"""

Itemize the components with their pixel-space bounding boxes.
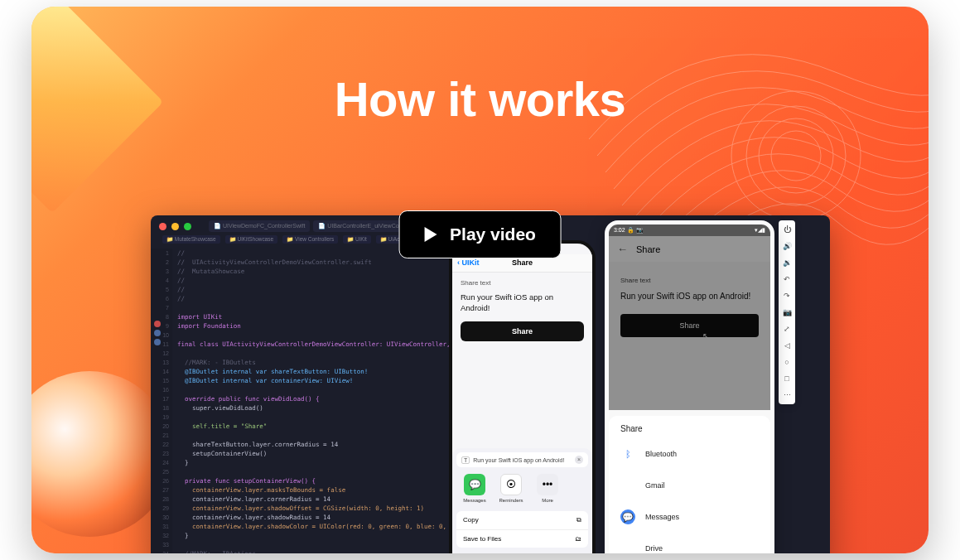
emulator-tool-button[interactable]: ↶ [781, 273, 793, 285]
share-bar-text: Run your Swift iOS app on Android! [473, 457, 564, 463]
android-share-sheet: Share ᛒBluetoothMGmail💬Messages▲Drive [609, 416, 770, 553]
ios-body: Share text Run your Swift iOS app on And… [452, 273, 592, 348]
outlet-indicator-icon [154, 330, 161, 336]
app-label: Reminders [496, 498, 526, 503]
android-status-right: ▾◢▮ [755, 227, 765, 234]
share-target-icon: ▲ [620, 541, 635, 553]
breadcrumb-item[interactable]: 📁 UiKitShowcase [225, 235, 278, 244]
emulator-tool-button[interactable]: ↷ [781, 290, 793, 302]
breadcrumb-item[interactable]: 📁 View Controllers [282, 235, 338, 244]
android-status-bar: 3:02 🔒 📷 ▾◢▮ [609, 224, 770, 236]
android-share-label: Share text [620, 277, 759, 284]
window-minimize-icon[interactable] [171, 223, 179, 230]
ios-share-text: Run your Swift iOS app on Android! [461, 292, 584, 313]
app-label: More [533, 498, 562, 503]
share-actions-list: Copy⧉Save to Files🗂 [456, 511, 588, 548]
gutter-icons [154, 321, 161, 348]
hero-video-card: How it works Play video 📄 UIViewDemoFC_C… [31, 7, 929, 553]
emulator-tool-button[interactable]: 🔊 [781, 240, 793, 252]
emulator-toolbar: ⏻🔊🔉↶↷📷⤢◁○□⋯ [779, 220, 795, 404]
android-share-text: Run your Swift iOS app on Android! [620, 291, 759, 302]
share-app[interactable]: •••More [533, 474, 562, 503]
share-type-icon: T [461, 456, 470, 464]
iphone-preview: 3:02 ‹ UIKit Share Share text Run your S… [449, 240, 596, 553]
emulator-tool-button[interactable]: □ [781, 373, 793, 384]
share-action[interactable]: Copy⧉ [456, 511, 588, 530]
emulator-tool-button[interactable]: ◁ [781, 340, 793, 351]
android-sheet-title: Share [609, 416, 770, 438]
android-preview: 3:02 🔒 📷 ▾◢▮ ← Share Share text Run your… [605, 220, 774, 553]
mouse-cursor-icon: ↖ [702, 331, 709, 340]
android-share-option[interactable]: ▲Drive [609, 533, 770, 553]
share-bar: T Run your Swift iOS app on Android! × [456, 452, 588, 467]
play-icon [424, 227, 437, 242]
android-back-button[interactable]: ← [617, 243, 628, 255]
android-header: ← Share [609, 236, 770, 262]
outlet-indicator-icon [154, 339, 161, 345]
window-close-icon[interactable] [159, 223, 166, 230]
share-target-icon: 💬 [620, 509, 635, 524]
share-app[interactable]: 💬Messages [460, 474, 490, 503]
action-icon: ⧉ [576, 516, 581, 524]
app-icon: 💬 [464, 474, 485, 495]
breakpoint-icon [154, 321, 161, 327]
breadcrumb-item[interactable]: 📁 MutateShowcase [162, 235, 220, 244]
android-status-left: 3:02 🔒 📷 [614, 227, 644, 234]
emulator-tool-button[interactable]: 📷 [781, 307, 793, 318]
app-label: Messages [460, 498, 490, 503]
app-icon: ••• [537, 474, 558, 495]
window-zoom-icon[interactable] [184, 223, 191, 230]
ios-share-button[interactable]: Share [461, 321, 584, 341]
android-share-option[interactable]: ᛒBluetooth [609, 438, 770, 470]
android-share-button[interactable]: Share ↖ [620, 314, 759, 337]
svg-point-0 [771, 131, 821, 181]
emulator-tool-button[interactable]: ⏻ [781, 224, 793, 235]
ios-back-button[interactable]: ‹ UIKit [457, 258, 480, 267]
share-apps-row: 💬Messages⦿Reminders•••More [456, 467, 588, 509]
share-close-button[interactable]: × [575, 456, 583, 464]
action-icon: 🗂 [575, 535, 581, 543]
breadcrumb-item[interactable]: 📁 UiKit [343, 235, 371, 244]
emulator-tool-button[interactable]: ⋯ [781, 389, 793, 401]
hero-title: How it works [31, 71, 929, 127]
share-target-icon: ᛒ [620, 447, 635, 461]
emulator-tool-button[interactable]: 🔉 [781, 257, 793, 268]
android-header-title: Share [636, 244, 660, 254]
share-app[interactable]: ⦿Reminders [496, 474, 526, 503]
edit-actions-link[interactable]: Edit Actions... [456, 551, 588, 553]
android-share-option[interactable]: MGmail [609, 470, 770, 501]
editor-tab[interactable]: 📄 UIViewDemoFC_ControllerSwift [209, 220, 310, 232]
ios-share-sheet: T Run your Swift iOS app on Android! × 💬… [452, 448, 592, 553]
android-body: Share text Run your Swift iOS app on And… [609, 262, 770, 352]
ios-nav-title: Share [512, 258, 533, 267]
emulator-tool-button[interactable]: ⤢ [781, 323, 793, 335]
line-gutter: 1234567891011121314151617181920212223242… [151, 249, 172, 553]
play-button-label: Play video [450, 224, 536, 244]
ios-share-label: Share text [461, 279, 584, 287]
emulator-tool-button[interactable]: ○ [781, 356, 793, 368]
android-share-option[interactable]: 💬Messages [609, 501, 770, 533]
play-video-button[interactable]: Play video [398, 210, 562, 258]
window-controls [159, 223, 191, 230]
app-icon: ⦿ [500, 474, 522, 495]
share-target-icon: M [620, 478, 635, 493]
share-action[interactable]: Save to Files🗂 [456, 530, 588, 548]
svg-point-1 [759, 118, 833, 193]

"""
"""

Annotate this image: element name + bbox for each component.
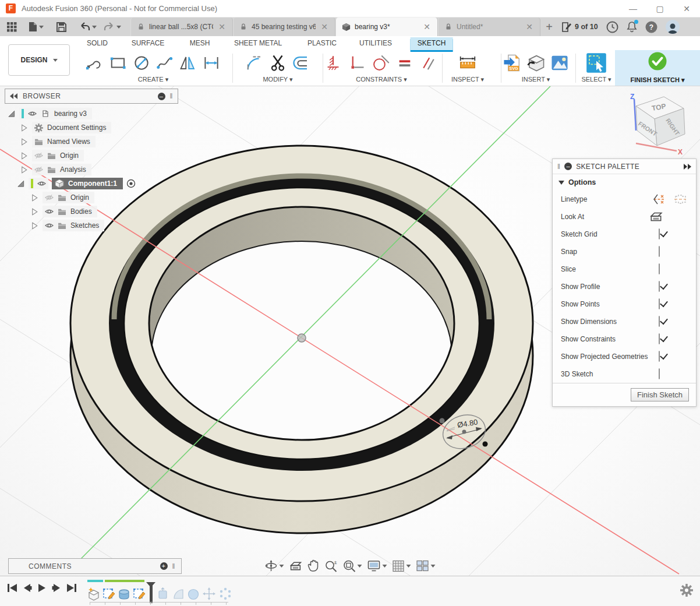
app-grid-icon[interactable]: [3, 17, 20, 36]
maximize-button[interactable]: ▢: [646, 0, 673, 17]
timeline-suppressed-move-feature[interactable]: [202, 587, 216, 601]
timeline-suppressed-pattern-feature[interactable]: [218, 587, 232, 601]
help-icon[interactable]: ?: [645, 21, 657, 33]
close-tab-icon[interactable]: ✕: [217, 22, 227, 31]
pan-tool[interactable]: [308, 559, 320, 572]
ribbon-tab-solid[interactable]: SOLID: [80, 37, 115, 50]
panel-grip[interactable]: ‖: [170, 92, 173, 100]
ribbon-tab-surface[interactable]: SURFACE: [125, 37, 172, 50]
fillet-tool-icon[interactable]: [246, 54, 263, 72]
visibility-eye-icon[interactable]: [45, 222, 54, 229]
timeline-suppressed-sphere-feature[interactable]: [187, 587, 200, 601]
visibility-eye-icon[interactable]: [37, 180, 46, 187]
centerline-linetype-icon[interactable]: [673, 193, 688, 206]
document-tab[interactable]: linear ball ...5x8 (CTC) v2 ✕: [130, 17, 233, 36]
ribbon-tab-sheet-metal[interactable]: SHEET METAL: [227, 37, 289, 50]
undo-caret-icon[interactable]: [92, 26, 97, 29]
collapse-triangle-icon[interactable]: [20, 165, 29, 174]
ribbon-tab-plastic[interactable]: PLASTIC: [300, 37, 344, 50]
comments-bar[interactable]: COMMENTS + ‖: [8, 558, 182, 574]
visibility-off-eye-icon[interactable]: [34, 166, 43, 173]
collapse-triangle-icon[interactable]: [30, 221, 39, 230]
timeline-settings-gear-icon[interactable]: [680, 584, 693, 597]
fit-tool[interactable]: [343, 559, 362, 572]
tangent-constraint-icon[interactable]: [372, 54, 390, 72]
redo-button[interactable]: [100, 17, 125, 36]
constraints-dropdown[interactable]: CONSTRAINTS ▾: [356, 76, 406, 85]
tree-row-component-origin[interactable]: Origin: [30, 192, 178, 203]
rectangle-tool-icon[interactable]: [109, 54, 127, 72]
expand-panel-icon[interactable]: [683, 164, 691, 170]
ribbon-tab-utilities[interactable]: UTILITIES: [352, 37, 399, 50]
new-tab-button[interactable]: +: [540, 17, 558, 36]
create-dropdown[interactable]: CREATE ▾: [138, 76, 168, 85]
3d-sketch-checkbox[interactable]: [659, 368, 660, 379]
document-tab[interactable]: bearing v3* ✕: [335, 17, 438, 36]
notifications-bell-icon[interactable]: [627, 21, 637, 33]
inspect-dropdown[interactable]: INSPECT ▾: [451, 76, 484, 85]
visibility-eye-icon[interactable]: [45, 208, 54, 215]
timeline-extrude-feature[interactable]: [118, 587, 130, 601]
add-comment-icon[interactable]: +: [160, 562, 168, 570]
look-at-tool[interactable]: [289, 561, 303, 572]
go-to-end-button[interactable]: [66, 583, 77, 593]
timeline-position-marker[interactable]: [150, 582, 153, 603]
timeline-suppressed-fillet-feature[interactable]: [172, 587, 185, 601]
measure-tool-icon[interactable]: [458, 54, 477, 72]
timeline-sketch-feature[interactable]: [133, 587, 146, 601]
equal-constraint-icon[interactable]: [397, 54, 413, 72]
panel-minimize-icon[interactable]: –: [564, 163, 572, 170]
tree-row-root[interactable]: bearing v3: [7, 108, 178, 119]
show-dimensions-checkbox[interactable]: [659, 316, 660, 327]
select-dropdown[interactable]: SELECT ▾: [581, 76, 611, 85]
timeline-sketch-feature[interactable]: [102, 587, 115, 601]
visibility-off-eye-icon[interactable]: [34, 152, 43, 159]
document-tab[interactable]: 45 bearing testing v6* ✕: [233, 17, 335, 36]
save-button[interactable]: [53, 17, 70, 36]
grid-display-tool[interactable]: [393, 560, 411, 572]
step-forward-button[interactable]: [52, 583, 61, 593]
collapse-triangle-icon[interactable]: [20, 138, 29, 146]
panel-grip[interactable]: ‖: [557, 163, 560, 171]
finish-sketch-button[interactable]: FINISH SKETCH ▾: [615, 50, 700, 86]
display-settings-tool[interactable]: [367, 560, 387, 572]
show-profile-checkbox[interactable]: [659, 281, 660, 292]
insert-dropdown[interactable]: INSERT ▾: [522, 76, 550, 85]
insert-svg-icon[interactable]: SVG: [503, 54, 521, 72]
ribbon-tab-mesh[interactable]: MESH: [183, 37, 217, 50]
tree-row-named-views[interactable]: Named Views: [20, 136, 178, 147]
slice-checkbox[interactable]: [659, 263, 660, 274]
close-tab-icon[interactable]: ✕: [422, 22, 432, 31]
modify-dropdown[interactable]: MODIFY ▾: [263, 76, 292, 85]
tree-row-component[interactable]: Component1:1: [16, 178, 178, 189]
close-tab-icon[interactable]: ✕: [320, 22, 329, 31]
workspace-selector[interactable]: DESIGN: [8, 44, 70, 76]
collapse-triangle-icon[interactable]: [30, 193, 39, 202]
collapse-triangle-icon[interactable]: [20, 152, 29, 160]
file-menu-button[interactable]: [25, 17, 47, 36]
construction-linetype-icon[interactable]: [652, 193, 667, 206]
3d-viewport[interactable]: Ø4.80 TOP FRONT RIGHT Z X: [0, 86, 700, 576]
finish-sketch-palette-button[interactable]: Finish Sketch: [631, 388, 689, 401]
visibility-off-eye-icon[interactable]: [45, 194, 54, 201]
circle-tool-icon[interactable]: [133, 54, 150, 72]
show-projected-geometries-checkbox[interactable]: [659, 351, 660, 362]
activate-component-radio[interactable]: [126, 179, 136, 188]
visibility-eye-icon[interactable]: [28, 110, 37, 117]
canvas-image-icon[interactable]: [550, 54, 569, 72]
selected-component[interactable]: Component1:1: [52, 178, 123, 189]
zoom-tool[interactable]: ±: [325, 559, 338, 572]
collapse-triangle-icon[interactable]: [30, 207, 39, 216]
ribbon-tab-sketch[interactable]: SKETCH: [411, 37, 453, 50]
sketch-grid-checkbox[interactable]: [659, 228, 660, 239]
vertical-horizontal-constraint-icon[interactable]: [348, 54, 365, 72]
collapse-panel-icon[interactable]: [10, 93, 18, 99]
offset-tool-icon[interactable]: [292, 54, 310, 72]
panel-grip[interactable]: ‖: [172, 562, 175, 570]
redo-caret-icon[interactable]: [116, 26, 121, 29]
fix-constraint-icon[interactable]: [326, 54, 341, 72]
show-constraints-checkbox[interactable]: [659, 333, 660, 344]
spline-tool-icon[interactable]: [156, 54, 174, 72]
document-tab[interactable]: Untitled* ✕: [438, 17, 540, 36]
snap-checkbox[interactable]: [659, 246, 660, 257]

"""

● Work task
Of the lines in the data, report each one containing the string "minimize".

● Final answer
window-minimize-icon[interactable] [171, 223, 179, 230]
panel-minimize-icon[interactable]: –: [564, 163, 572, 170]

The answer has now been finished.